Feeling confused these days? You’re not alone.
Because our senses are under constant assault from data – much more than we’re built to process. It’s the kind of overload that leaves us longing for a breather from the noise, a clear way through the clutter.
And what do we want? We crave something simple to grab our attention.
A straightforward experience. Genuine, sincere, communication.
Things that take real creative effort for brands.
Because what brands can do is simple. Literally. By becoming more simplified, brands can eliminate the gap between themselves and their customers – and the rewards as considerable.
But don’t take our word for it: New York branding experts, Siegel+Gale have done the number-crunching; their annual Global Brand Simplicity Index analyses the ‘simplest’ publicly traded brands. (The index has grown by 433% since 2009, far outperforming the other major economic indices.)
And it found that simplicity makes sense:
- 61% of consumers are more likely to recommend a brand when it provides simpler experiences and communications
- 62% of employees who can be considered ‘brand champions’ were in companies perceived to be simple
- 64% of consumers were willing to pay more for simpler experiences
And if those figures aren’t enough to stir you into action, the report estimates companies could be missing out on US$86 bn (£69.5 bn) when they don’t simplify.
That’s something that every brand should be aware of, but particularly technology brands, who deal in products that may well be able to transform the world, but often aren’t that easy to explain to lay people. The fact remains: most people don’t need to know the inner workings of a technology product; they just need to know what it does for them.
Which means it makes sense that the more complex the service or industry, the more willing consumers are to pay more for it to be simplified. In fact, according to Siegel+Gale they’re willing to pay up to 40% more for a simpler experience in the tech sector:
“Brands that deliver clear, human and useful experiences—win.”
A more human approach
But it’s about more than just being ‘simple. It’s about introducing a human element that’s all too often missing from B2B technology, but one that’s vitally important.
Because it’s not always easy to articulate complex technology in human speak.
And if you’re a company in an emerging tech sector, you might find the lack of comprehension consumers have of your product means it difficult to market yourself.
Take complicated technology like AI – something that’s hard to explain and can seem a bit scary. But that hasn’t stopped Google – who use AI technology across the majority of their products – becoming the world’s most popular search engine.
Why do they succeed? Because they present their brand in a simple, easy to understand way, cutting out all the forensic details. They don’t need people to understand the inner workings; what’s important is a simple customer experience and brand perception (just look at how clean its home page is). It’s no surprise to find it among the top five simplest brands year on year.
Speaking their language
It’s tempting to think that sometimes a level of complication is justified in that the main users of these products are often developers and engineers.

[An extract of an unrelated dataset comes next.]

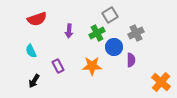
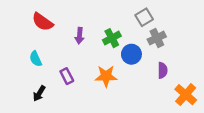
gray square: (110, 15) -> (144, 17), moved
red semicircle: (37, 19) -> (43, 22), turned 54
purple semicircle: (131, 60) -> (163, 70), moved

While that’s undoubtedly true in some cases, it’s worth remembering that the decision-makers who actually buy the products are typically non-tech people, who will only be brought on board with simple, benefit-led language; they’re interested in the bottom line.
So, let’s take another major brand: Salesforce. Over the years, the cloud computing giant have evolved to offer a wide range of services, from CRM software to cloud computing, each packed with hundreds of features.
In that time, its value proposition has changed as well. How do they sum it up?
“We help small and medium business to sell, reach customers, and improve service.”
“Blaze a trail to success, whatever your business size.”
Technically, there’s a lot of complex stuff happening under the hood, but all any company thinking of buying it needs to know is that can help them be more successful – whatever their size.
HubSpot is another great example. Their software helps with a variety of complicated parts of marketing and sales initiatives including SEO, A/B testing, keywords, email tracking and more, but all that detail comes later. Instead they offer:
- “Stop interrupting. Start connecting.”
- “Close more deals with less work.”
- “Stop cold calling. Start closing.”
By simplifying, they’ve found a way to cut through the noise to be noticed by consumers – and make their lives easier.
So, our advice: Familiarise your audience with a strong brand identity that demystifies your sector and recognises a human factor, and you’ll create a great base for success. Simple.